Effects of adenosine receptor subtype A1 on ventricular and renal function.

2001 
The adenosine subtype 1 (A 1 ) receptor, which may influence cardiac function and modulate renal function, may have particular relevance in congestive heart failure (CHF). However, the effects of A 1 receptor inhibition in the setting of CHF are poorly defined.
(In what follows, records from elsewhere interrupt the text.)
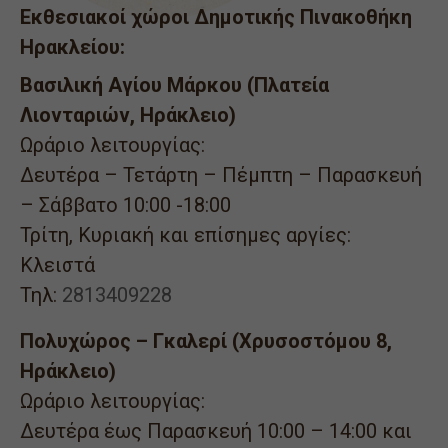
Εκθεσιακοί χώροι Δημοτικής Πινακοθήκη
Ηρακλείου:
Βασιλική Αγίου Μάρκου (Πλατεία
Λιονταριών, Ηράκλειο)
Ωράριο λειτουργίας:
Δευτέρα – Τετάρτη – Πέμπτη – Παρασκευή
– Σάββατο 10:00 -18:00
Τρίτη, Κυριακή και επίσημες αργίες:
Κλειστά
Τηλ:
2813409228
Πολυχώρος – Γκαλερί (Χρυσοστόμου 8,
Ηράκλειο)
Ωράριο λειτουργίας:
Δευτέρα έως Παρασκευή 10:00 – 14:00 και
Systemic hemodynamics and indices of renal function were measured in pigs with pacing-induced CHF at 240 bpm for 3 weeks (n = 10) before and after A 1 receptor blockade with 100 μg of BG9719 (1,3-dipropyl-8-[2-(5,6-epoxynorbornyl)]xanthene) or in CHF pigs after infusion of vehicle only (n = 10). Heart rate, mean aortic pressure, and left ventricular peak pressure increased following A 1 blockade in the CHF group, consistent with an adenosine inhibitory effect. However, cardiac output and global measures of vascular resistance did not significantly change following A 1 blockade. Urine output increased twofold and sodium clearance increased threefold following At blockade (p < 0.05). Creatinine clearance increased following A 1 blockade (127 ± 17 vs. 62 ± 7 ml/min, p < 0.05). Selective A 1 receptor blockade improved glomerular filtration rate and induced a natriuresis and diuresis in a model of CHF without adverse effects on cardiac function. These unique results suggest that renal A 1 receptor activation may contribute to the reduced renal function associated with CHF.